Abstract
Introduction
Drug-induced liver injury is a significant health issue, yet the exposure-based incidence remains to be characterized.
Objective
We aimed to assess the frequency, phenotypes, and outcomes of acute liver injury associated with amoxicillin/clavulanate using a large electronic health record system.
Methods
Using the Veterans Health Administration electronic health record system, we developed the framework to identify unexplained acute liver injury, defined by alanine aminotransferase and/or alkaline phosphatase elevation temporally linked to prescription records of amoxicillin/clavulanate, a major culprit of clinically significant drug-induced liver injury, excluding other competing causes. The population was subcategorized by pre-existing liver conditions and inpatient status at the time of exposure for the analysis.
Results
Among 1,445,171 amoxicillin/clavulanate first exposures in unique individuals [92% men; mean age (standard deviation): 59 (15) years], 6476 (incidence: 0.448%) acute liver injuries were identified. Of these, 4427 (65%) had alternative causes, yielding 2249 (incidence: 0.156%) with unexplained acute liver injuries. The incidence of unexplained acute liver injury was lowest in outpatients without underlying liver disease (0.067%) and highest in inpatients with pre-existing liver conditions (0.719%). Older age, male sex, and American Indian or Alaska Native (vs White) were associated with a higher incidence of unexplained acute liver injury. Cholestatic injury affected 74%, exhibiting a higher frequency with advanced age, inpatient exposure, and pre-existing liver conditions. Hepatocellular injury with bilirubin elevation affected 0.003%, with a higher risk at age >45 years.
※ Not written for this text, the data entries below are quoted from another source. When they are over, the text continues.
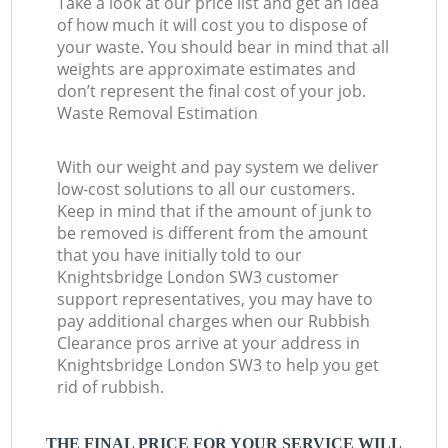
Take a look at our price list and get an idea
of how much it will cost you to dispose of
your waste. You should bear in mind that all
weights are approximate estimates and
don’t represent the final cost of your job.
Waste Removal Estimation
With our weight and pay system we deliver
low-cost solutions to all our customers.
Keep in mind that if the amount of junk to
be removed is different from the amount
that you have initially told to our
Knightsbridge London SW3 customer
support representatives, you may have to
pay additional charges when our Rubbish
Clearance pros arrive at your address in
Knightsbridge London SW3 to help you get
rid of rubbish.
THE FINAL PRICE FOR YOUR SERVICE WILL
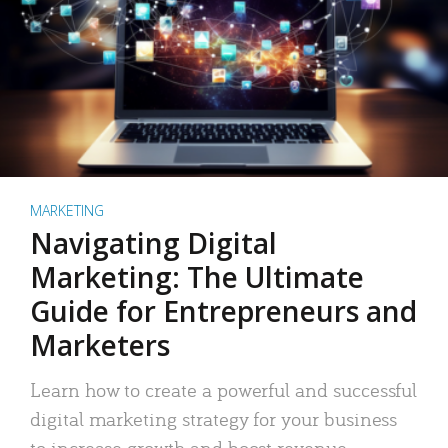
MARKETING
Navigating Digital
Marketing: The Ultimate
Guide for Entrepreneurs and
Marketers
Learn how to create a powerful and successful
digital marketing strategy for your business
to increase growth and boost revenue.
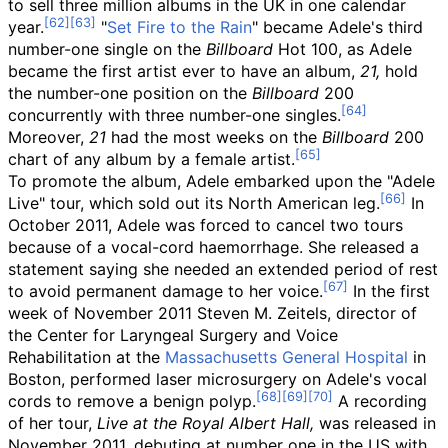
to sell three million albums in the UK in one calendar
year.
"
Set Fire to the Rain
" became Adele's third
number-one single on the
Billboard
Hot 100, as Adele
became the first artist ever to have an album,
21,
hold
the number-one position on the
Billboard
200
concurrently with three number-one singles.
Moreover,
21
had the most weeks on the
Billboard
200
chart of any album by a female artist.
To promote the album, Adele embarked upon the "Adele
Live" tour, which sold out its North American leg.
In
October 2011, Adele was forced to cancel two tours
because of a vocal-cord haemorrhage. She released a
statement saying she needed an extended period of rest
to avoid permanent damage to her voice.
In the first
week of November 2011 Steven M. Zeitels, director of
the Center for Laryngeal Surgery and Voice
Rehabilitation at the
Massachusetts General Hospital
in
Boston, performed laser microsurgery on Adele's vocal
cords to remove a benign polyp.
A recording
of her tour,
Live at the Royal Albert Hall,
was released in
November 2011, debuting at number one in the US with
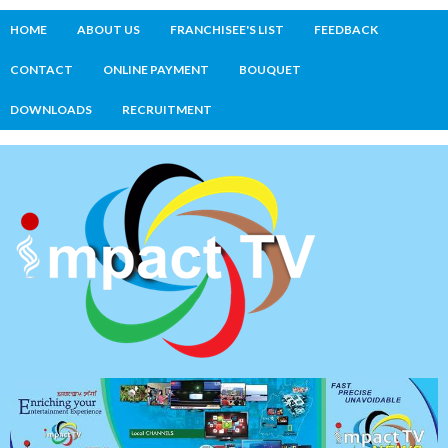
HOME
ABOUT US
FRANCHISEE'S LIST
FEEDBACK
CONTACT
ONLINE PAYMENT
BOUQUET
DOWNLOADS
RECRUITMENT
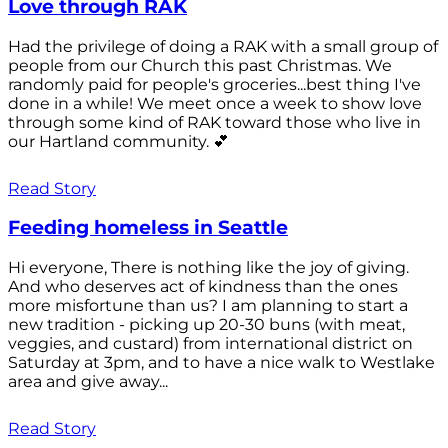
Love through RAK
Had the privilege of doing a RAK with a small group of
people from our Church this past Christmas. We
randomly paid for people's groceries...best thing I've
done in a while! We meet once a week to show love
through some kind of RAK toward those who live in
our Hartland community. 💕
Read Story
Feeding homeless in Seattle
Hi everyone, There is nothing like the joy of giving.
And who deserves act of kindness than the ones
more misfortune than us? I am planning to start a
new tradition - picking up 20-30 buns (with meat,
veggies, and custard) from international district on
Saturday at 3pm, and to have a nice walk to Westlake
area and give away...
Read Story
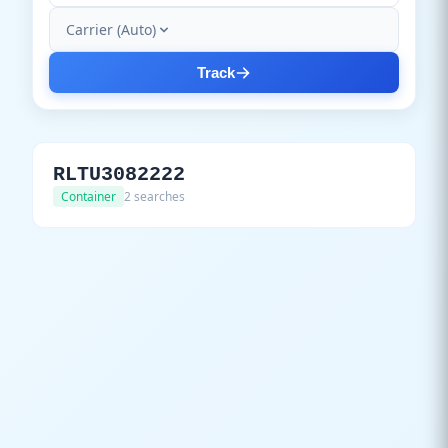
Carrier (Auto)
Track
RLTU3082222
Container
2 searches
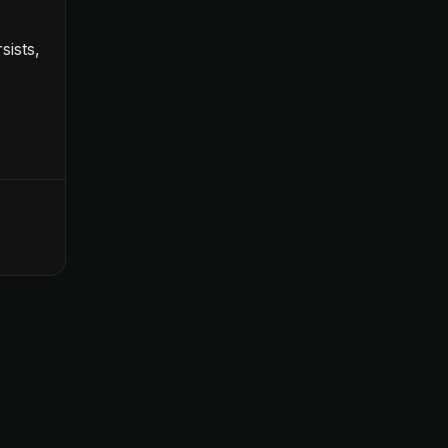
sists,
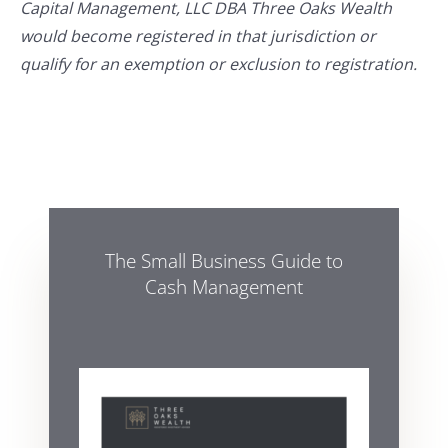
Capital Management, LLC DBA Three Oaks Wealth
would become registered in that jurisdiction or
qualify for an exemption or exclusion to registration.
The Small Business Guide to
Cash Management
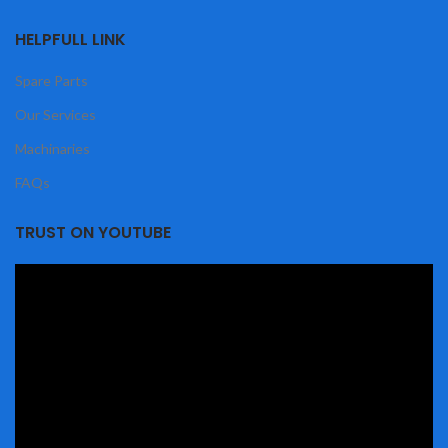
HELPFULL LINK
Spare Parts
Our Services
Machinaries
FAQs
TRUST ON YOUTUBE
Video
Player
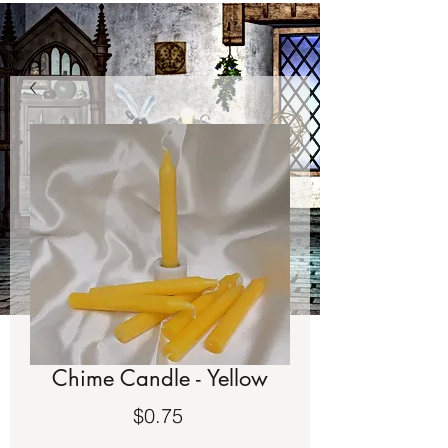
Chime Candle - Yellow
Price
$0.75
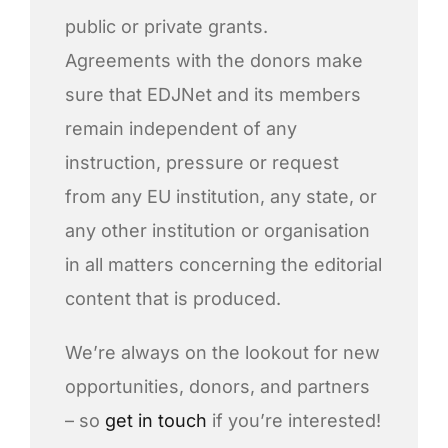
public or private grants.
Agreements with the donors make
sure that EDJNet and its members
remain independent of any
instruction, pressure or request
from any EU institution, any state, or
any other institution or organisation
in all matters concerning the editorial
content that is produced.
We’re always on the lookout for new
opportunities, donors, and partners
– so
get in touch
if you’re interested!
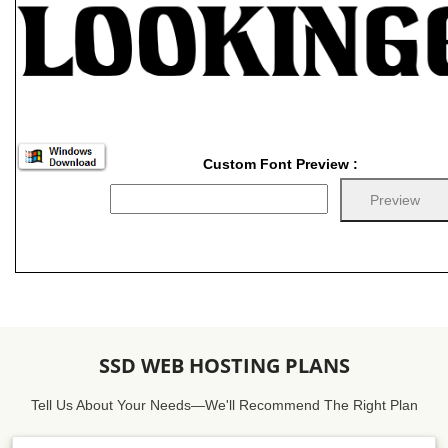
Custom Font Preview :
SSD WEB HOSTING PLANS
Tell Us About Your Needs—We'll Recommend The Right Plan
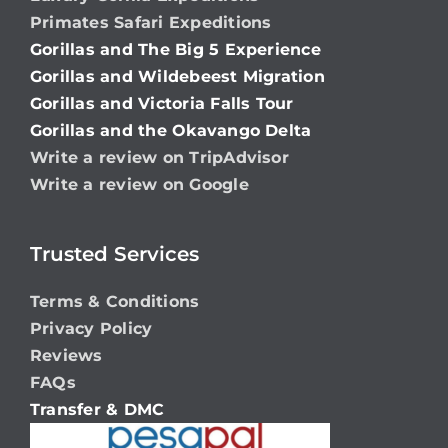
Primates Safari Expeditions
Gorillas and The Big 5 Experience
Gorillas and Wildebeest Migration
Gorillas and Victoria Falls Tour
Gorillas and the Okavango Delta
Write a review on TripAdvisor
Write a review on Google
Trusted Services
Terms & Conditions
Privacy Policy
Reviews
FAQs
Transfer & DMC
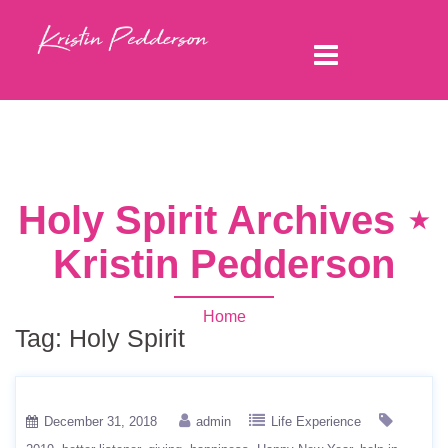
Holy Spirit Archives ⋆
Kristin Pedderson
Home
Tag:
Holy Spirit
December 31, 2018
admin
Life Experience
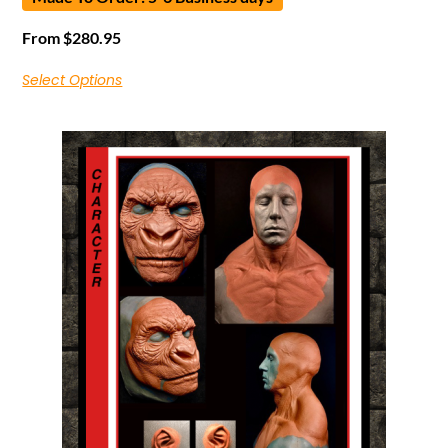
From
$
280.95
Select Options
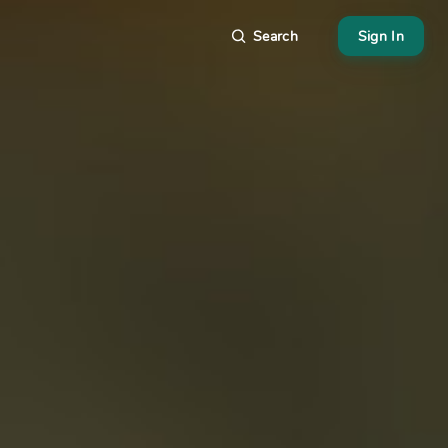
Search
Sign In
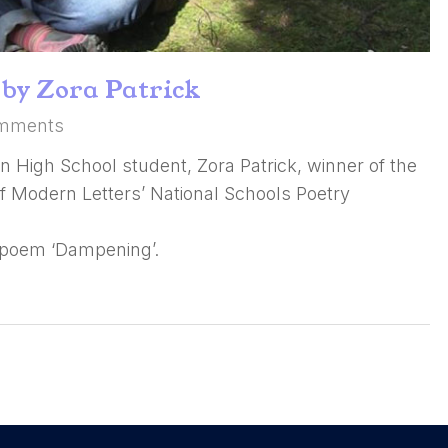
by Zora Patrick
mments
n High School student, Zora Patrick, winner of the
 of Modern Letters’ National Schools Poetry
 poem ‘Dampening’.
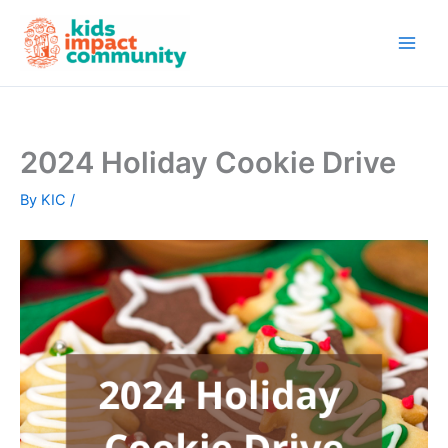
Skip
to
content
2024 Holiday Cookie Drive
By
KIC
/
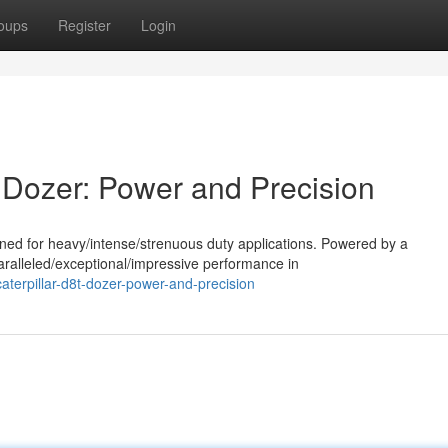
oups
Register
Login
 Dozer: Power and Precision
ned for heavy/intense/strenuous duty applications. Powered by a
aralleled/exceptional/impressive performance in
terpillar-d8t-dozer-power-and-precision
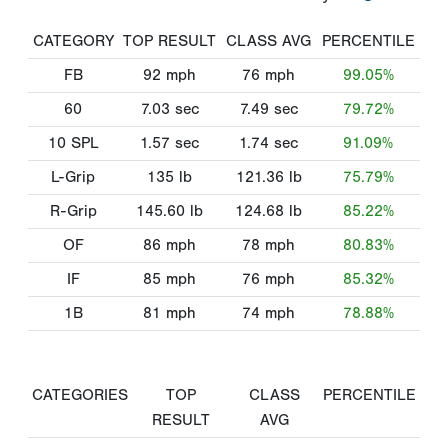
CATEGORY
TOP RESULT
CLASS AVG
PERCENTILE
FB
92
mph
76
mph
99.05%
60
7.03
sec
7.49
sec
79.72%
10 SPL
1.57
sec
1.74
sec
91.09%
L-Grip
135
lb
121.36
lb
75.79%
R-Grip
145.60
lb
124.68
lb
85.22%
OF
86
mph
78
mph
80.83%
IF
85
mph
76
mph
85.32%
1B
81
mph
74
mph
78.88%
CATEGORIES
TOP
CLASS
PERCENTILE
RESULT
AVG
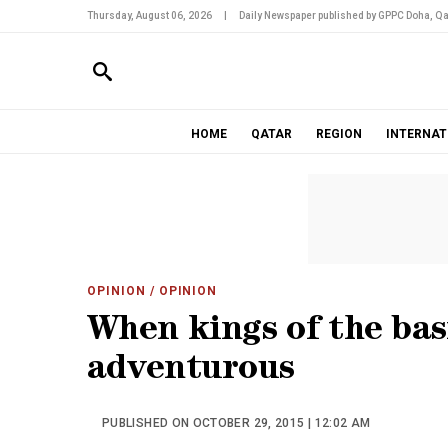
Thursday, August 06, 2026
|
Daily Newspaper published by GPPC Doha, Qa
HOME
QATAR
REGION
INTERNAT
OPINION
/ OPINION
When kings of the basi
adventurous
PUBLISHED ON OCTOBER 29, 2015 | 12:02 AM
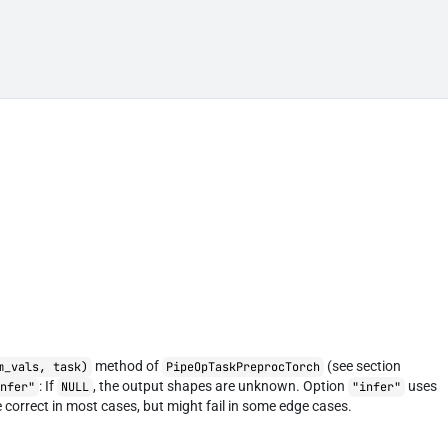
method of
(see section
m_vals, task)
PipeOpTaskPreprocTorch
: If
, the output shapes are unknown. Option
uses
infer"
NULL
"infer"
 correct in most cases, but might fail in some edge cases.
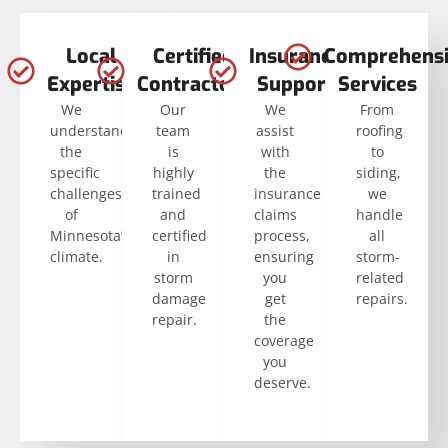
Local
Certified
Insurance
Comprehensi
Expertise
Contractors
Support
Services
We
Our
We
From
understand
team
assist
roofing
the
is
with
to
specific
highly
the
siding,
challenges
trained
insurance
we
of
and
claims
handle
Minnesota’s
certified
process,
all
climate.
in
ensuring
storm-
storm
you
related
damage
get
repairs.
repair.
the
coverage
you
deserve.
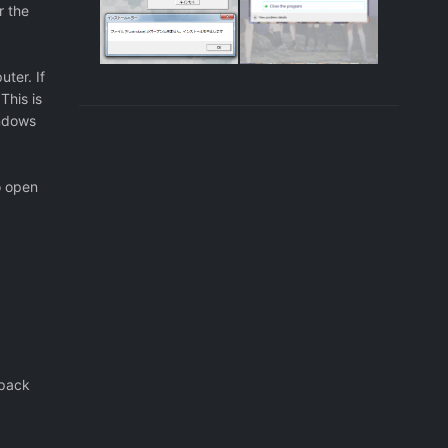
r the
ter. If
This is
indows
o open
 pack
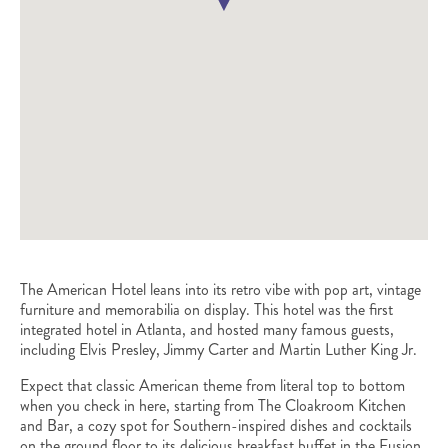
The American Hotel leans into its retro vibe with pop art, vintage
furniture and memorabilia on display. This hotel was the first
integrated hotel in Atlanta, and hosted many famous guests,
including Elvis Presley, Jimmy Carter and Martin Luther King Jr.
Expect that classic American theme from literal top to bottom
when you check in here, starting from The Cloakroom Kitchen
and Bar, a cozy spot for Southern-inspired dishes and cocktails
on the ground floor to its delicious breakfast buffet in the Fusion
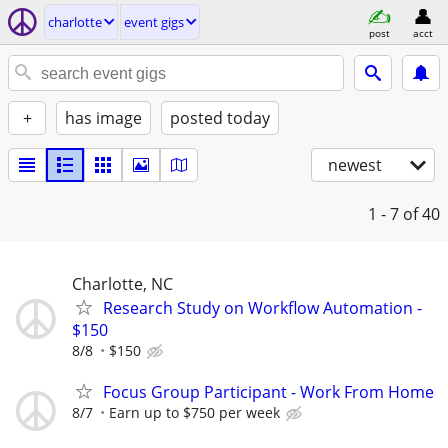
charlotte
event gigs
post
acct
+
has image
posted today
newest
1 - 7
of 40
Charlotte, NC
Research Study on Workflow Automation -
$150
8/8
$150
Focus Group Participant - Work From Home
8/7
Earn up to $750 per week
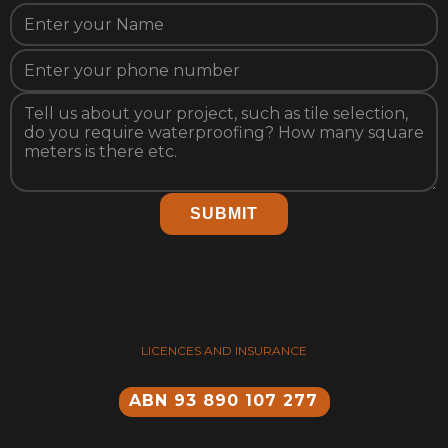
SUBMIT
LICENCES AND INSURANCE
ABN 93 890 107 277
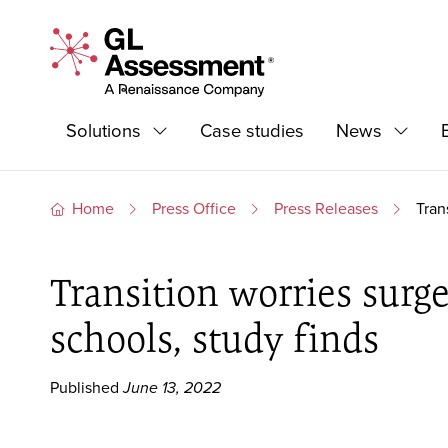
Skip to content
GL Assessment - A Renaissance Company
Primary Navigation
Solutions
Case studies
News
Expand
Expand
Home
Press Office
Press Releases
Tran
Transition worries surge
schools, study finds
Published
June 13, 2022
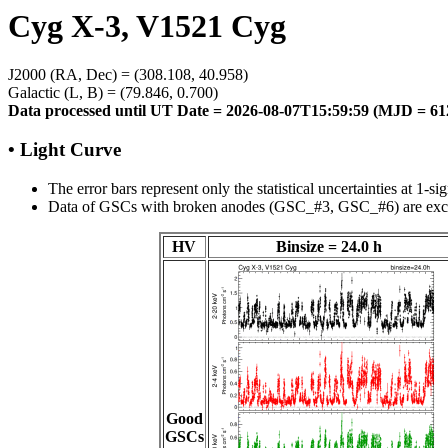
Cyg X-3, V1521 Cyg
J2000 (RA, Dec) = (308.108, 40.958)
Galactic (L, B) = (79.846, 0.700)
Data processed until UT Date = 2026-08-07T15:59:59 (MJD = 61
• Light Curve
The error bars represent only the statistical uncertainties at 1-si
Data of GSCs with broken anodes (GSC_#3, GSC_#6) are exc
HV
Binsize = 24.0 h
Good
GSCs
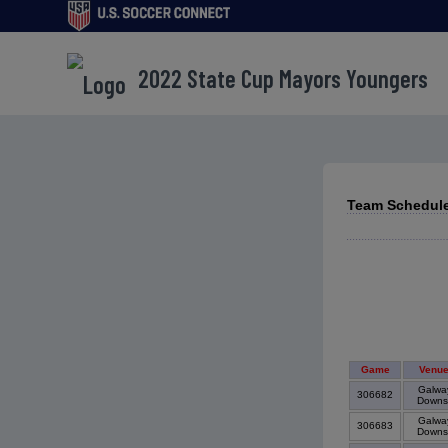
2022 State Cup Mayors Youngers
Team Schedule
Game
Venu
Galwa
306682
Down
Galwa
306683
Down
During a 12-month follow-up, patients with unexplained acute liver injury had a higher adjusted overall mortality risk than those without evident acute liver injury.
Conclusions
This framework identifies unexplained acute liver injury following drug exposure in large electronic health record datasets. After validating in other systems, this framework can aid in deducing drug-induced liver injury in the general patient population and regulatory decision making to promote drug safety and public health.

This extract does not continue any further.